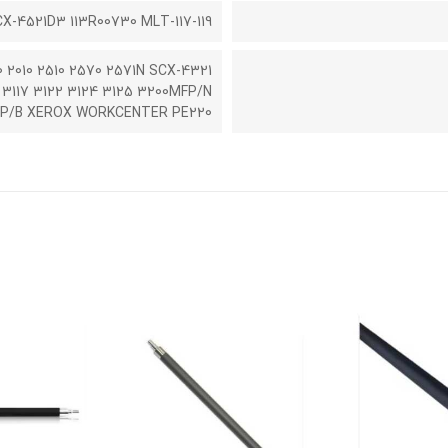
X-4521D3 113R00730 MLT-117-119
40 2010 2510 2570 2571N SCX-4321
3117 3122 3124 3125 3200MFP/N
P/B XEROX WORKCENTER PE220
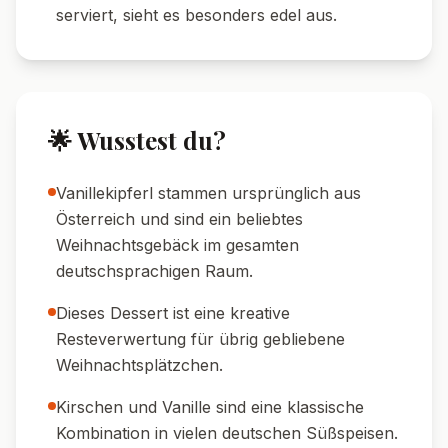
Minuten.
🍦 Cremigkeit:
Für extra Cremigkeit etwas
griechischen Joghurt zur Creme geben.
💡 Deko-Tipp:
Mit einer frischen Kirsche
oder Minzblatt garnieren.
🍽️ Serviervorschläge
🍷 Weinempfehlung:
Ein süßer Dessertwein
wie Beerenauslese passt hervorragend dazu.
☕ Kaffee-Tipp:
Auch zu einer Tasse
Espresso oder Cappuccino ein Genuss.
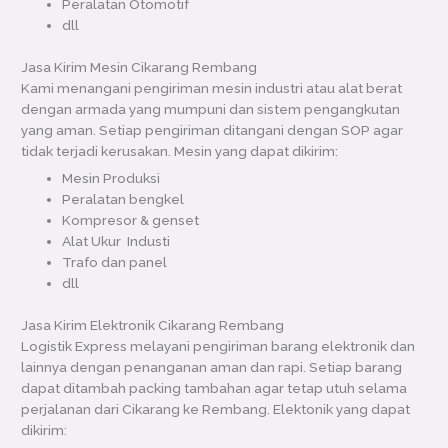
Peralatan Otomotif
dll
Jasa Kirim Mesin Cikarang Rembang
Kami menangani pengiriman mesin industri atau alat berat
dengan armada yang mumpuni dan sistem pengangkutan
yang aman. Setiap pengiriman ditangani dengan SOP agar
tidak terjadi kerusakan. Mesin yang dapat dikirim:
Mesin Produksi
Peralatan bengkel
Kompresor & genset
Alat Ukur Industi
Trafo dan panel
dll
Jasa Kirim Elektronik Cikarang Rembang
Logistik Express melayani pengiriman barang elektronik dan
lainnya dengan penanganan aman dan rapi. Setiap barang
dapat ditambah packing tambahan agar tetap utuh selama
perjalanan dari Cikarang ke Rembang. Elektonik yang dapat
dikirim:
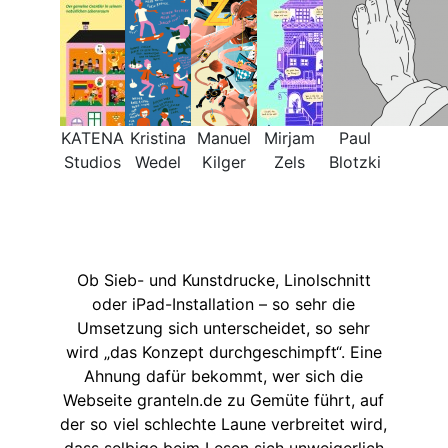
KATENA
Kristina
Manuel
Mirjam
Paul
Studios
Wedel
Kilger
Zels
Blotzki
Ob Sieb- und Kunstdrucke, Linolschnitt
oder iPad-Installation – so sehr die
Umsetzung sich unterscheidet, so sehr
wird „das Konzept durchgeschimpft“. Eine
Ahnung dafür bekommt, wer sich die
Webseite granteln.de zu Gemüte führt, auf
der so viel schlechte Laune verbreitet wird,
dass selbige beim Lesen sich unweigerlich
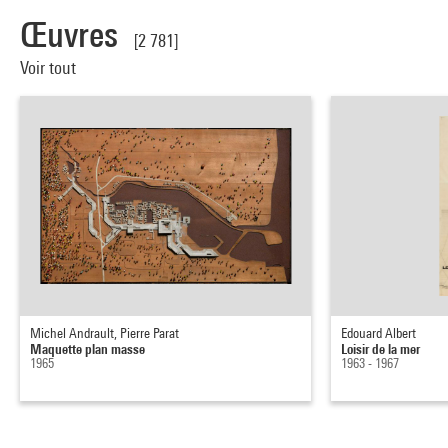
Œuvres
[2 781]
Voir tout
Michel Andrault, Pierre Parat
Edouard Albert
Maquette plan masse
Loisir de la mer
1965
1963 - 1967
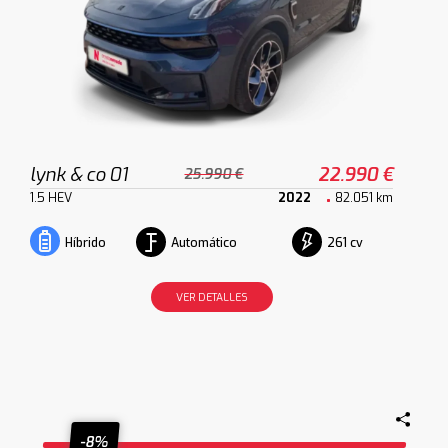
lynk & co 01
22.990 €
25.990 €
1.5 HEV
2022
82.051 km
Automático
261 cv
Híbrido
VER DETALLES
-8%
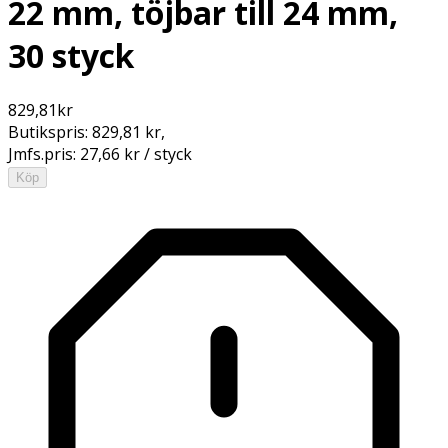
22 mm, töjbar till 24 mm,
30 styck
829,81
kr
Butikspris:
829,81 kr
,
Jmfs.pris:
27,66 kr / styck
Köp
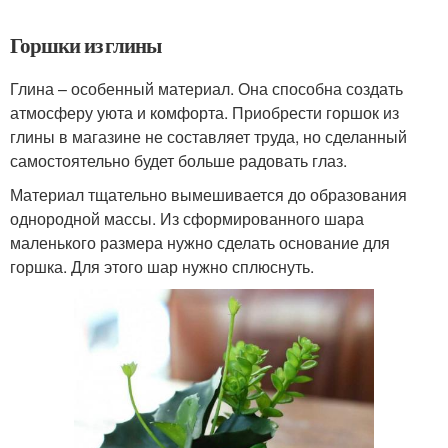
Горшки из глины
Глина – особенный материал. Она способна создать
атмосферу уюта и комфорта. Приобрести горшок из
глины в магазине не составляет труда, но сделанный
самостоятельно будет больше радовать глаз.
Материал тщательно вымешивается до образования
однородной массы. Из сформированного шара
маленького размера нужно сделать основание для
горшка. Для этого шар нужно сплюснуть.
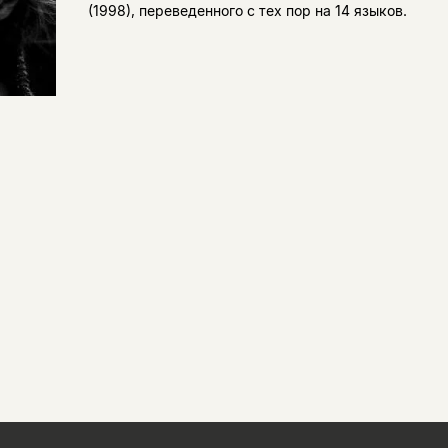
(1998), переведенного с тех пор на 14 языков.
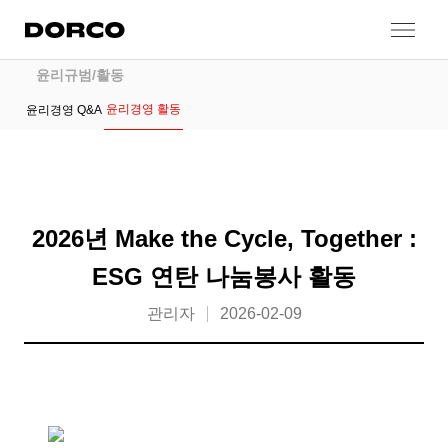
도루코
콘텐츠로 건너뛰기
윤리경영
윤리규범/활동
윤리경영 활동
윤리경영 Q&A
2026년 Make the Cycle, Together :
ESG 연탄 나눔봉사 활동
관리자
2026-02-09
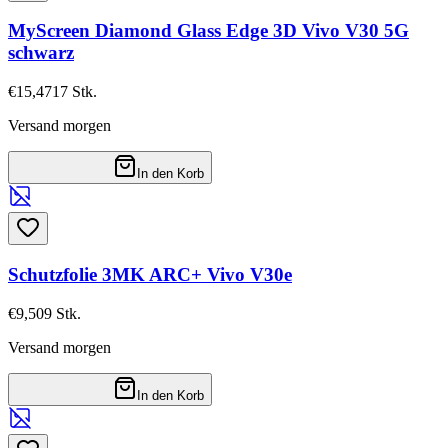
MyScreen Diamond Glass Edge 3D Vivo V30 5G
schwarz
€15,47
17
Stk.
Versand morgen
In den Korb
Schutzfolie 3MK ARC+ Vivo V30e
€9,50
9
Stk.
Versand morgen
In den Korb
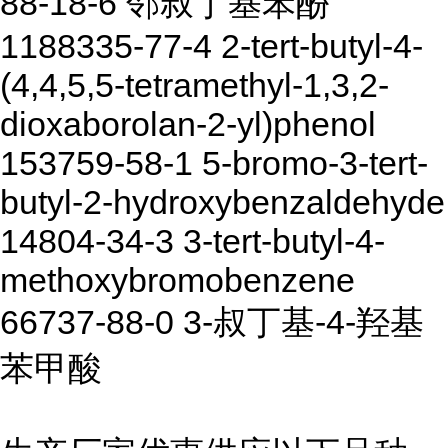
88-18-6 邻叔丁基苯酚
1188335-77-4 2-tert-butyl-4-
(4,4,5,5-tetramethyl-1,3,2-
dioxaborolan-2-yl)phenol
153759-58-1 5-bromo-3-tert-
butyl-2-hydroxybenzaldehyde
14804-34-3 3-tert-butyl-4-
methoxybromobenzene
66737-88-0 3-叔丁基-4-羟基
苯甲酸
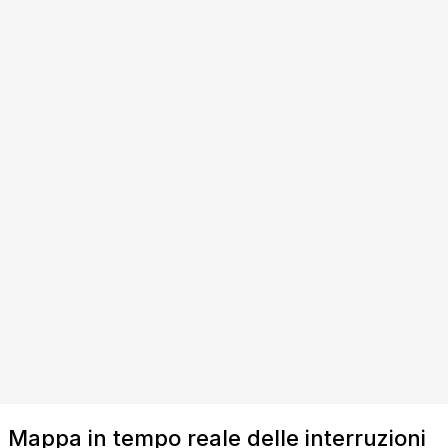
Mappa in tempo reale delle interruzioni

PROMPT: Search the records above for "aman" and copy every line that has it.

SOLUTION BELOW:
yang aman. Setiap pengiriman ditangani dengan SOP agar
lainnya dengan penanganan aman dan rapi. Setiap barang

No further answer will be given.